The stats also don’t count the people with prior criminal records caught for the first time with marijuana. They don’t count people who are serving probation for another crime, get caught smoking marijuana by a piss test, then get sent back to prison classified under their original crime, not pot.
Then there are the people who are serving time in prison who turned to crime because their prior marijuana conviction has made it difficult or impossible to get a job, housing, and public assistance.
Regardless, when you talk about “not imprisoning young people for marijuana,” it is too easy for an opponent like Sabet to say, “Yes, I agree, so let’s establish marijuana decriminalization for personal possession with fines and mandatory rehab, and let’s end the practice of limiting employment and educational opportunities to folks with prior first-time marijuana convictions.” It’s too easy for Sabet to point out the miniscule numbers of those imprisoned for marijuana and to show how most first-time offenders, even in some of the worst states for marijuana laws, end up with fines and probation.
The key for any candidate wishing to discuss marijuana legalization is to replace the word “imprison” with the word “punish”. Look at how using that word changes the framing of the argument:
“We have a criminal justice system that lets CEOs on Wall Street walk away,” said Senator Sanders, “and yet we are punishing young people who are smoking marijuana.”
“We have got to stop punishing people who use marijuana,” said Secretary Clinton. “Therefore, we need more states, cities, and the federal government to begin to address this so that we don’t have this terrible result that Senator Sanders was talking about where we have a 25 million Americans risking punishment for using marijuana.”
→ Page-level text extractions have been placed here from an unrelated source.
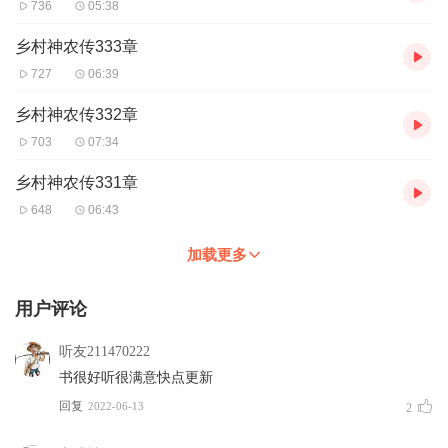
736
05:38
乡村神农传333章
727
06:39
乡村神农传332章
703
07:34
乡村神农传331章
648
06:43
加载更多
用户评论
听友211470222
书很好听很满意快点更新
回复
2022-06-13
2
With those kinds of statements, Kevin Sabet and other opponents are forced to defend why it is necessary to punish adults for using marijuana, rather than attack how Sanders & Clinton just lied to the American people. Used properly, the punishing adults frame can be combined with the safer than alcohol frame to force the listener into cognitive dissonance – wait, we allow adults to use dangerous alcohol, but we punish them for safer marijuana?